Extracted page text data:
- - -

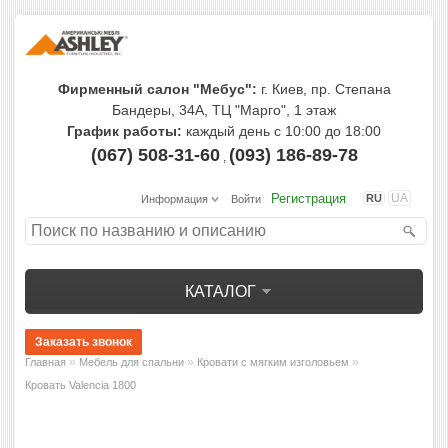
Фирменный салон "Мебус":
г. Киев, пр. Степана
Бандеры, 34А, ТЦ "Марго", 1 этаж
График работы:
каждый день с 10:00 до 18:00
(067) 508-31-60
(093) 186-89-78
,
Регистрация
UA
RU
Информация
Войти
КАТАЛОГ
»
»
»
Главная
Мебель для спальни
Кровати с мягким изголовьем
Кровать Valencia 1800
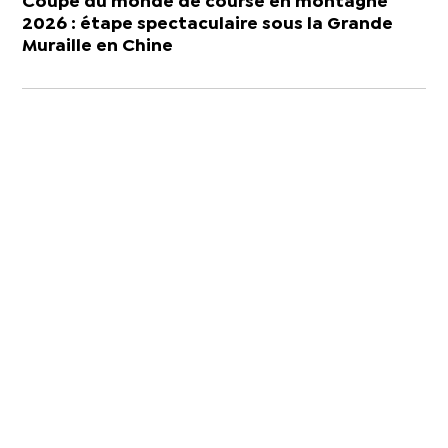
Coupe du monde de course en montagne
2026 : étape spectaculaire sous la Grande
Muraille en Chine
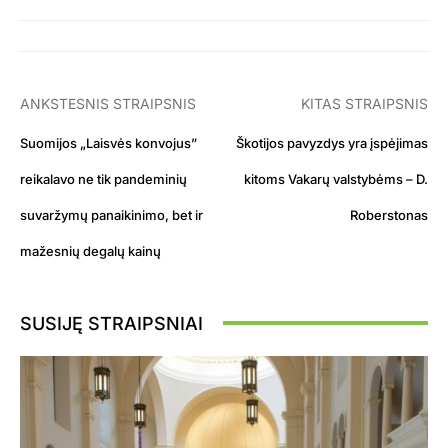
ANKSTESNIS STRAIPSNIS
KITAS STRAIPSNIS
Suomijos „Laisvės konvojus”
Škotijos pavyzdys yra įspėjimas
reikalavo ne tik pandeminių
kitoms Vakarų valstybėms – D.
suvaržymų panaikinimo, bet ir
Roberstonas
mažesnių degalų kainų
SUSIJĘ STRAIPSNIAI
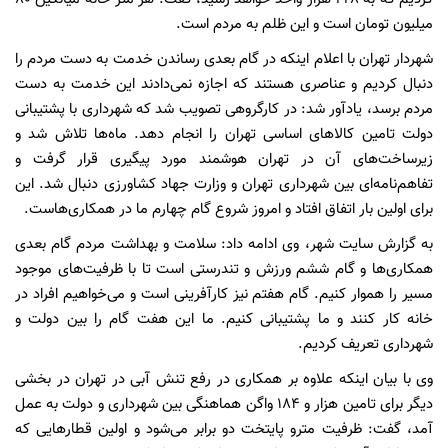
میلیون تومان است و این ظلم به مردم است.
شهردار تهران با اعلام اینکه در گام بعدی رساندن خدمت به دست مردم را
دنبال کردیم و عناصری هستند که اجازه نمی‌دادند این خدمت به دست
مردم برسد، یادآور شد: در کارگروهی تصویب شد که شهرداری با پشتیبانی
دولت تامین کالاهای اساسی تهران را انجام دهد. ماه‌ها تلاش شد و
زیرساخت‌های آن در تهران هوشمند مورد پیگیری قرار گرفت و
تفاهم‌نامه‌ای بین شهرداری تهران و وزارت جهاد کشاورزی دنبال شد. این
برای اولین بار اتفاق افتاد و امروز شروع گام چهارم ما در همکاری‌هاست.
به گزارش سایت شهر، وی ادامه داد: سلامت و بهداشت مردم گام بعدی
همکاری‌ها و گام ششم ورزش و تندرستی است تا با ظرفیت‌های موجود
مسیر را هموار کنیم. گام هفتم نیز کارآفرینی است و می‌خواهیم افراد در
خانه کار کنند و ما پشتیبانی کنیم. ما این هفت گام را بین دولت و
شهرداری تعریف کردیم.
وی با بیان اینکه علاوه بر همکاری در رفع تنش آبی در تهران در بخشی
دیگر برای تامین هزار و ۱۸۴ واگن هماهنگی بین شهرداری و دولت به عمل
آمد، گفت: ظرفیت مترو پایتخت دو برابر می‌شود و اولین قطارهایی که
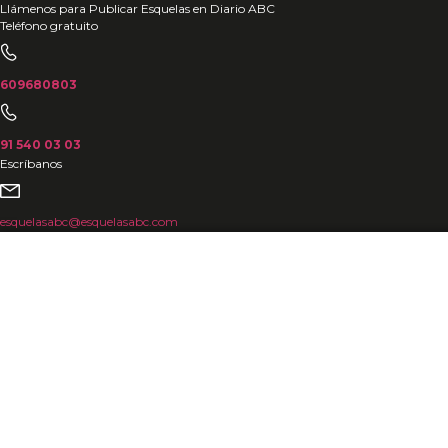
Ir
Llámenos para Publicar Esquelas en Diario ABC
Teléfono gratuito
al
contenido
609680803
91 540 03 03
Escríbanos
esquelasabc@esquelasabc.com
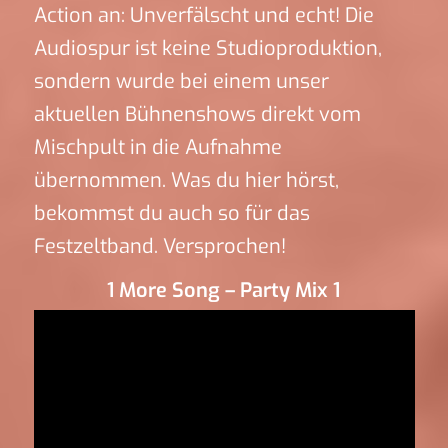
Action an: Unverfälscht und echt! Die
Audiospur ist keine Studioproduktion,
sondern wurde bei einem unser
aktuellen Bühnenshows direkt vom
Mischpult in die Aufnahme
übernommen. Was du hier hörst,
bekommst du auch so für das
Festzeltband. Versprochen!
1 More Song – Party Mix 1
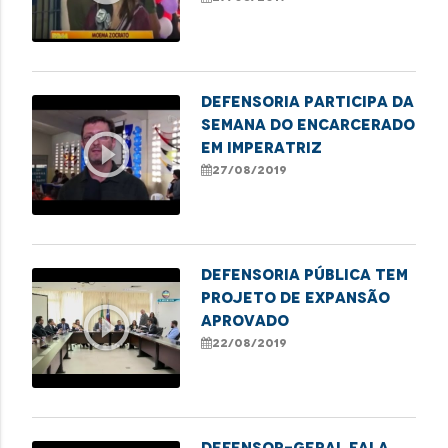
Defensoria participa da
Semana do Encarcerado
play_circle_outline
em Imperatriz
27/08/2019
Defensoria Pública tem
projeto de expansão
play_circle_outline
aprovado
22/08/2019
Defensor-geral fala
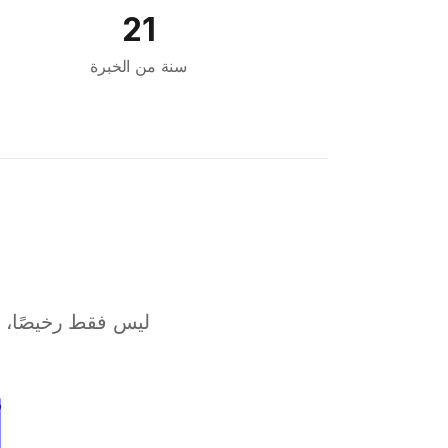
Jeddah
21
Tokyo
سنة من الخبرة
Cairo
Bahrain
Sofia
Athens
Kuala Lumpur
London
Muscat
ليس فقط رخيصًا، 
Kuwait City
Marseille
Karachi
kathmandu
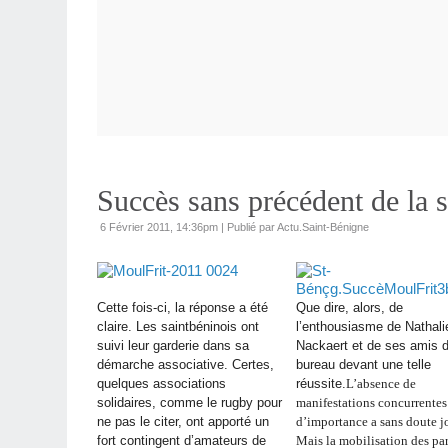
Succès sans précédent de la s
6 Février 2011, 14:36pm
|
Publié par Actu.Saint-Bénigne
Cette fois-ci, la réponse a été
Que dire, alors, de
claire.
Les saintbéninois ont
l’enthousiasme de Nathali
suivi leur garderie dans sa
Nackaert et de ses amis 
démarche associative. Certes,
bureau devant une telle
quelques associations
réussite.
L’absence de
solidaires, comme le rugby pour
manifestations concurrentes
ne pas le citer, ont apporté un
d’importance a sans doute j
fort contingent d’amateurs de
Mais la mobilisation des par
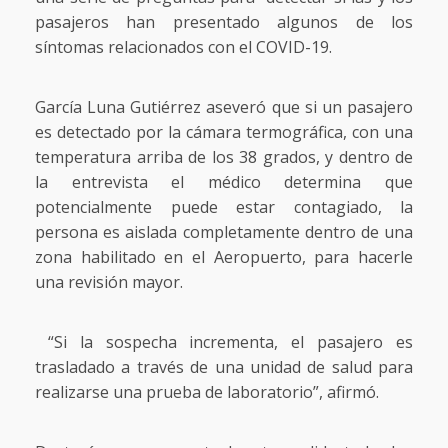
pasajeros han presentado algunos de los
síntomas relacionados con el COVID-19.
García Luna Gutiérrez aseveró que si un pasajero
es detectado por la cámara termográfica, con una
temperatura arriba de los 38 grados, y dentro de
la entrevista el médico determina que
potencialmente puede estar contagiado, la
persona es aislada completamente dentro de una
zona habilitado en el Aeropuerto, para hacerle
una revisión mayor.
“Si la sospecha incrementa, el pasajero es
trasladado a través de una unidad de salud para
realizarse una prueba de laboratorio”, afirmó.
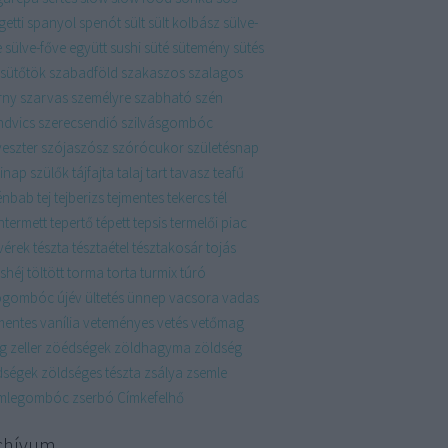
etti
spanyol
spenót
sült
sült kolbász
sülve-
e
sülve-főve együtt
sushi
süté
sütemény
sütés
sütőtök
szabadföld
szakaszos
szalagos
rny
szarvas
személyre szabható
szén
ndvics
szerecsendió
szilvásgombóc
veszter
szójaszósz
szórócukor
születésnap
linap
szülők
tájfajta
talaj
tart
tavasz
teafű
énbab
tej
tejberizs
tejmentes
tekercs
tél
ntermett
tepertő
tépett
tepsis
termelői piac
vérek
tészta
tésztaétel
tésztakosár
tojás
shéj
töltött
torma
torta
turmix
túró
ógombóc
újév
ültetés
ünnep
vacsora
vadas
mentes
vanília
veteményes
vetés
vetőmag
ág
zeller
zöédségek
zöldhagyma
zöldség
dségek
zöldséges tészta
zsálya
zsemle
mlegombóc
zserbó
Címkefelhő
chívum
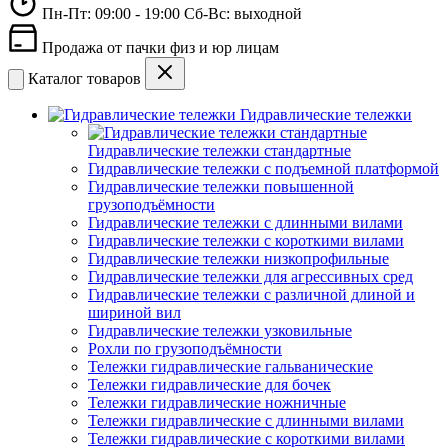
Пн-Пт: 09:00 - 19:00 Сб-Вс: выходной
Продажа от пачки физ и юр лицам
Каталог товаров
Гидравлические тележки
Гидравлические тележки стандартные
Гидравлические тележки с подъемной платформой
Гидравлические тележки повышенной
грузоподъёмности
Гидравлические тележки с длинными вилами
Гидравлические тележки с короткими вилами
Гидравлические тележки низкопрофильные
Гидравлические тележки для агрессивных сред
Гидравлические тележки с различной длиной и
шириной вил
Гидравлические тележки узковильные
Рохли по грузоподъёмности
Тележки гидравлические гальванические
Тележки гидравлические для бочек
Тележки гидравлические ножничные
Тележки гидравлические с длинными вилами
Тележки гидравлические с короткими вилами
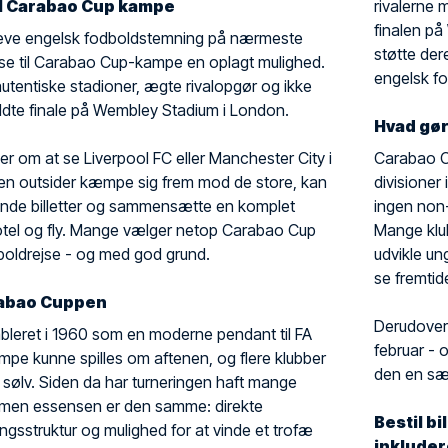
il Carabao Cup kampe
rivalerne
finalen på
leve engelsk fodboldstemning på nærmeste
støtte der
jse til Carabao Cup-kampe en oplagt mulighed.
engelsk fo
autentiske stadioner, ægte rivalopgør og ikke
ldte finale på Wembley Stadium i London.
Hvad gø
 om at se Liverpool FC eller Manchester City i
Carabao Cu
e en outsider kæmpe sig frem mod de store, kan
divisioner
finde billetter og sammensætte en komplet
ingen non-
tel og fly. Mange vælger netop Carabao Cup
Mange klub
boldrejse - og med god grund.
udvikle un
se fremtide
rabao Cuppen
Derudover 
bleret i 1960 som en moderne pendant til FA
februar - 
mpe kunne spilles om aftenen, og flere klubber
den en sær
sølv. Siden da har turneringen haft mange
 men essensen er den samme: direkte
Bestil b
ingsstruktur og mulighed for at vinde et trofæ
inkluder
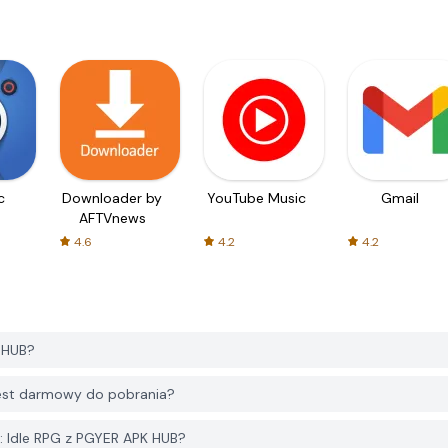
c
Downloader by
YouTube Music
Gmail
AFTVnews
4.6
4.2
4.2
 HUB?
jest darmowy do pobrania?
: Idle RPG z PGYER APK HUB?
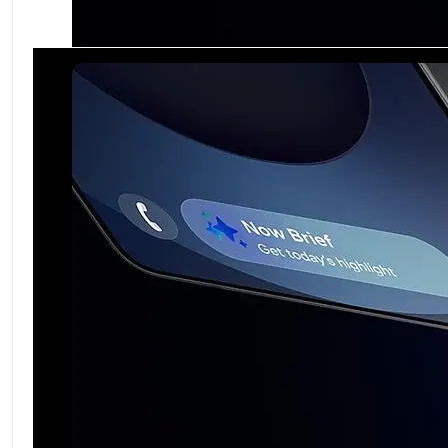
Sub6: N38(2600), N40(2300), N41(2500), N77(3700
Основна камера
:
200 MP
5G
:
Да
EAN
:
3800873100299
SKU
:
SM-S938BAKDEUE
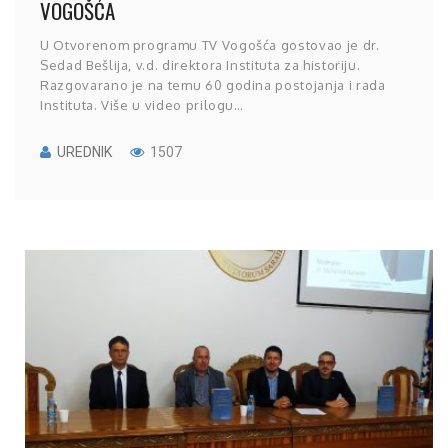
VOGOŠĆA
U Otvorenom programu TV Vogošća gostovao je dr.
Sedad Bešlija, v.d. direktora Instituta za historiju.
Razgovarano je na temu 60 godina postojanja i rada
Instituta. Više u video prilogu…
UREDNIK
1507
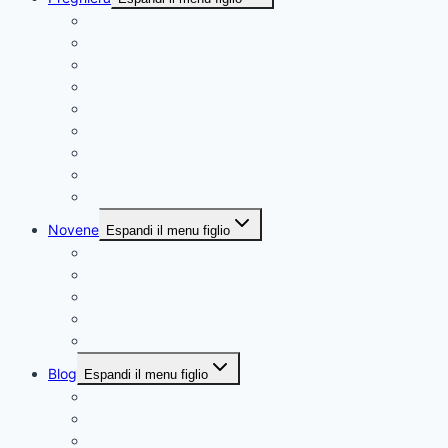
Preghiera alla Madonna Addolorata
Preghiera alla Santa Famiglia
Preghiera al Padre Celeste
Preghiera a Sant Agostino
Preghiera a San Giorgio
Preghiera a San Giuseppe da Copertino
Preghiera a San Silvestro
Preghiera a San Sebastiano
Preghiera a San Raimondo Nonnato
Novene
Espandi il menu figlio
Novena a Maria Ausiliatrice
Novena a San Charbel
Novena a San Giuda Taddeo
Novena a Santa Marta di Betania
Novena a Santa Teresa di Lisieux
Blog
Espandi il menu figlio
Citazioni
Risposte cattoliche
Rosario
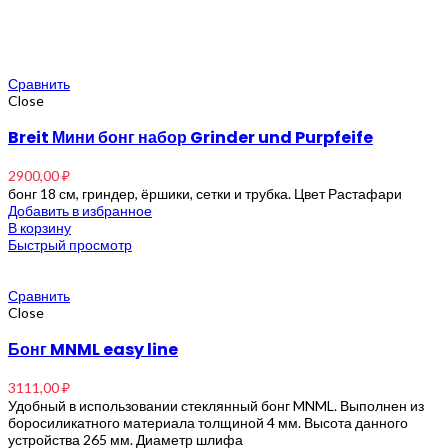
Сравнить
Close
Breit Мини бонг набор Grinder und Purpfeife
2900,00
₽
бонг 18 см, гриндер, ёршики, сетки и трубка. Цвет Растафари
Добавить в избранное
В корзину
Быстрый просмотр
Сравнить
Close
Бонг MNML easy line
3111,00
₽
Удобный в использовании стеклянный бонг MNML. Выполнен из
боросиликатного материала толщиной 4 мм. Высота данного
устройства 265 мм. Диаметр шлифа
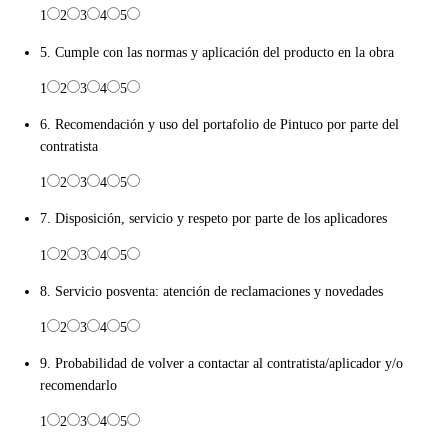
1
2
3
4
5
5. Cumple con las normas y aplicación del producto en la obra
1
2
3
4
5
6. Recomendación y uso del portafolio de Pintuco por parte del
contratista
1
2
3
4
5
7. Disposición, servicio y respeto por parte de los aplicadores
1
2
3
4
5
8. Servicio posventa: atención de reclamaciones y novedades
1
2
3
4
5
9. Probabilidad de volver a contactar al contratista/aplicador y/o
recomendarlo
1
2
3
4
5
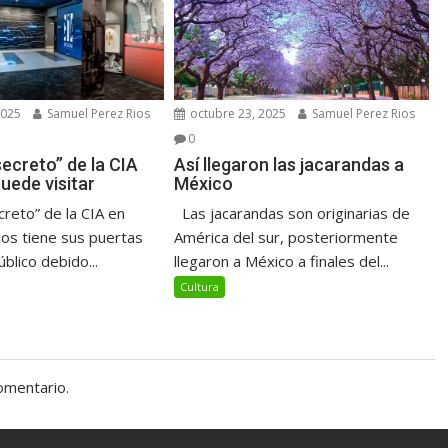
2025
Samuel Perez Rios
octubre 23, 2025
Samuel Perez Rios
0
ecreto” de la CIA
Así llegaron las jacarandas a
uede visitar
México
reto” de la CIA en
Las jacarandas son originarias de
os tiene sus puertas
América del sur, posteriormente
úblico debido...
llegaron a México a finales del...
Cultura
omentario.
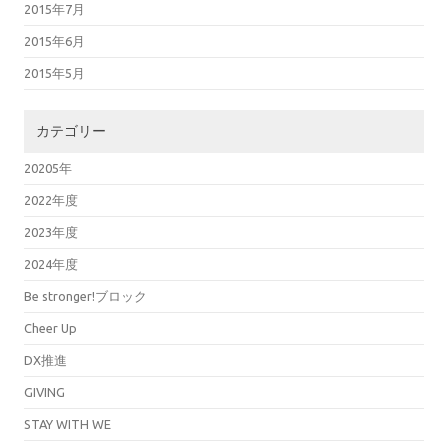
2015年7月
2015年6月
2015年5月
カテゴリー
20205年
2022年度
2023年度
2024年度
Be stronger!ブロック
Cheer Up
DX推進
GIVING
STAY WITH WE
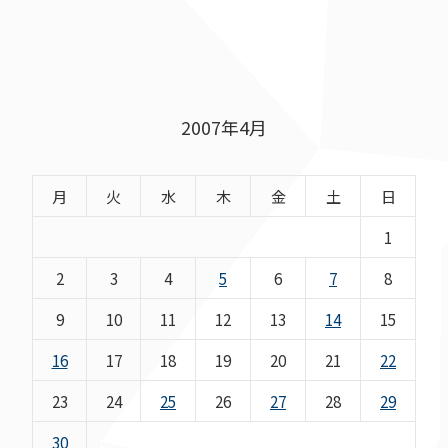
2007年4月
月
火
水
木
金
土
日
1
2
3
4
5
6
7
8
9
10
11
12
13
14
15
16
17
18
19
20
21
22
23
24
25
26
27
28
29
30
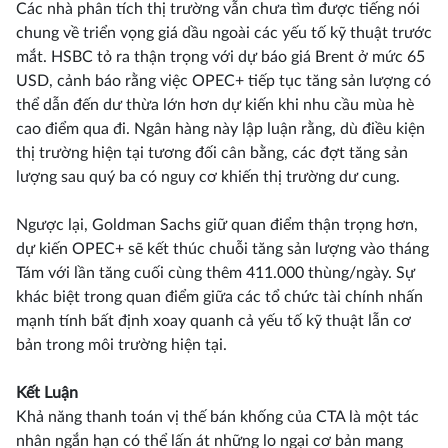
Các nhà phân tích thị trường vẫn chưa tìm được tiếng nói
chung về triển vọng giá dầu ngoài các yếu tố kỹ thuật trước
mắt. HSBC tỏ ra thận trọng với dự báo giá Brent ở mức 65
USD, cảnh báo rằng việc OPEC+ tiếp tục tăng sản lượng có
thể dẫn đến dư thừa lớn hơn dự kiến khi nhu cầu mùa hè
cao điểm qua đi. Ngân hàng này lập luận rằng, dù điều kiện
thị trường hiện tại tương đối cân bằng, các đợt tăng sản
lượng sau quý ba có nguy cơ khiến thị trường dư cung.
Ngược lại, Goldman Sachs giữ quan điểm thận trọng hơn,
dự kiến OPEC+ sẽ kết thúc chuỗi tăng sản lượng vào tháng
Tám với lần tăng cuối cùng thêm 411.000 thùng/ngày. Sự
khác biệt trong quan điểm giữa các tổ chức tài chính nhấn
mạnh tính bất định xoay quanh cả yếu tố kỹ thuật lẫn cơ
bản trong môi trường hiện tại.
Kết Luận
Khả năng thanh toán vị thế bán khống của CTA là một tác
nhân ngắn hạn có thể lấn át những lo ngại cơ bản mang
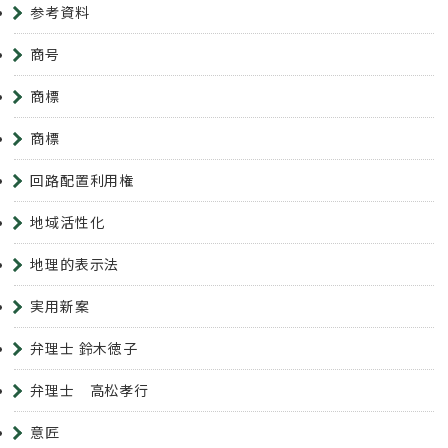
参考資料
商号
商標
商標
回路配置利用権
地域活性化
地理的表示法
実用新案
弁理士 鈴木徳子
弁理士 高松孝行
意匠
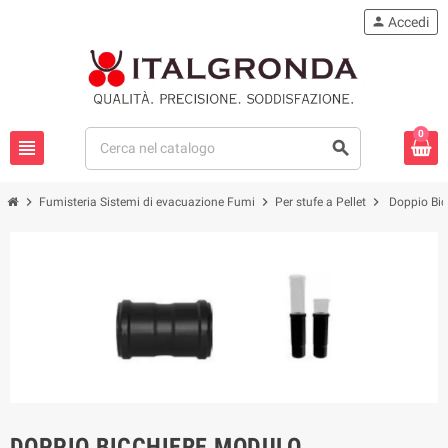
person
Accedi
0
view_headline
search
chevron_right
chevron_right
chevron_right
Fumisteria Sistemi di evacuazione Fumi
Per stufe a Pellet
Doppio Bic
DOPPIO BICCHIERE MODULO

- - -

> What you are asked to do: Print from the line containing "potencialmente puede estar contagiado, la" through the line containing "Тележки гидравлические ножничные" in the data above, exactly as the lines stand, and omit every picture.

> Task answer:
potencialmente puede estar contagiado, la
persona es aislada completamente dentro de una
zona habilitado en el Aeropuerto, para hacerle
una revisión mayor.
“Si la sospecha incrementa, el pasajero es
trasladado a través de una unidad de salud para
realizarse una prueba de laboratorio”, afirmó.
etti
spanyol
spenót
sült
sült kolbász
sülve-
e
sülve-főve együtt
sushi
süté
sütemény
sütés
sütőtök
szabadföld
szakaszos
szalagos
rny
szarvas
személyre szabható
szén
ndvics
szerecsendió
szilvásgombóc
veszter
szójaszósz
szórócukor
születésnap
linap
szülők
tájfajta
talaj
tart
tavasz
teafű
énbab
tej
tejberizs
tejmentes
tekercs
tél
ntermett
tepertő
tépett
tepsis
termelői piac
vérek
tészta
tésztaétel
tésztakosár
tojás
shéj
töltött
torma
torta
turmix
túró
ógombóc
újév
ültetés
ünnep
vacsora
vadas
mentes
vanília
veteményes
vetés
vetőmag
ág
zeller
zöédségek
zöldhagyma
zöldség
dségek
zöldséges tészta
zsálya
zsemle
mlegombóc
zserbó
Címkefelhő
chívum
Пн-Пт: 09:00 - 19:00 Сб-Вс: выходной
Продажа от пачки физ и юр лицам
Каталог товаров
Гидравлические тележки
Гидравлические тележки стандартные
Гидравлические тележки с подъемной платформой
Гидравлические тележки повышенной
грузоподъёмности
Гидравлические тележки с длинными вилами
Гидравлические тележки с короткими вилами
Гидравлические тележки низкопрофильные
Гидравлические тележки для агрессивных сред
Гидравлические тележки с различной длиной и
шириной вил
Гидравлические тележки узковильные
Рохли по грузоподъёмности
Тележки гидравлические гальванические
Тележки гидравлические для бочек
Тележки гидравлические ножничные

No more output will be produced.